That assumes that ftree-ch generally results in higher stack usage, which is something we would have to confirm first. I've done similar checks before on other options, basically building a large project like the kernel with -Wframe-larger-than=128 (or similar), and then comparing the warning output with/without that flag.
That would tell us whether this is a systematic problem with -ftree-ch (making your patch a good idea) or whether the example code just hit a worst case that is otherwise rare, and turning off -ftree-ch generally just leads to worse output but no lower stack usage.
Yes, it is a big hammer and I am trying to check if I can get an estimate stack usage to check against param-large-stack-frame (set by fconserve-stack) as gcc-git/gcc/ipa-inline.c does for the inliner.
The idea is to keep free-ch enabled unless it hit some stack usage by the transformation.
One suspicion I have is that this is related to not only having a large struct, but also having lots of 64-bit members in that struct and working on it on a 32-bit architecture.

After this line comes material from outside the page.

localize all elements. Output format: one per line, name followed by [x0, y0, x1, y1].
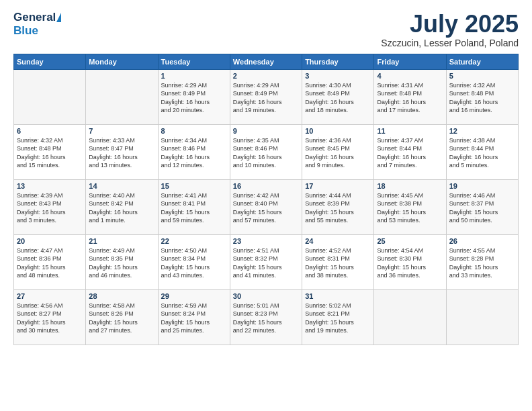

This is most likely increase the stack usage, changing the u64 definition on snippet to use 'unsigned long' I am seeing:
$ x86_64-glibc-linux-gnu-gcc -v -O2 -Wframe-larger-than=100 -Wa,--fatal-warnings stack_usage.c -fstack-usage -c -m32; cat stack_usage.su stack_usage.c:158:6:mlx5e_grp_sw_update_stats 472 static
From previous 1376 usage. However by disabling ftree-ch:
$ x86_64-glibc-linux-gnu-gcc -O2 -Wframe-larger-than=100 -Wa,--fatal-warnings stack_usage.c -fstack-usage -c -m32 -fno-tree-ch; cat stack_usage.su stack_usage.c:158:6:mlx5e_grp_sw_update_stats 16 static
Actually note it is not -ftree-ch which is causing the problem but rather -ftree-ch allows for other optimizations due their work. E.g. I need to turn off all of loop invariant code motion to get rid of the spilling: "-fno-tree-loop-im -fno-tree-pre -fno-move-loop-invariants -fno-gcse".
Also the reason why the memory barrier of the inline-asm works is because it tells the invariant code motion optimizations, there is some memory barrier that can have an effect on the code. Basically GCC does not have a good way to estimate register pressure for loop invariant code motion. It has some heurstics but those are not always good.
Thanks, Andrew Pinski
________________________________________ From: linaro-toolchain linaro-toolchain-bounces@lists.linaro.org on behalf of Adhemerval Zanella adhemerval.zanella@linaro.org Sent: Friday, November 22, 2019 5:40 AM To: Arnd Bergmann Cc: Linaro Toolchain Mailman List Subject: [EXT] High stack usage due ftree-ch
External Email
---------------------------------------------------------------------- Hi Arnd,
I took a look on the stack usage issue in the kernel snippet you provided [1], and as you have noted the most impact indeed come from -ftree-ch optimization. It is enabled in all optimization levels besides -Os (since besides possible increasing the stack usage it also might increase code side).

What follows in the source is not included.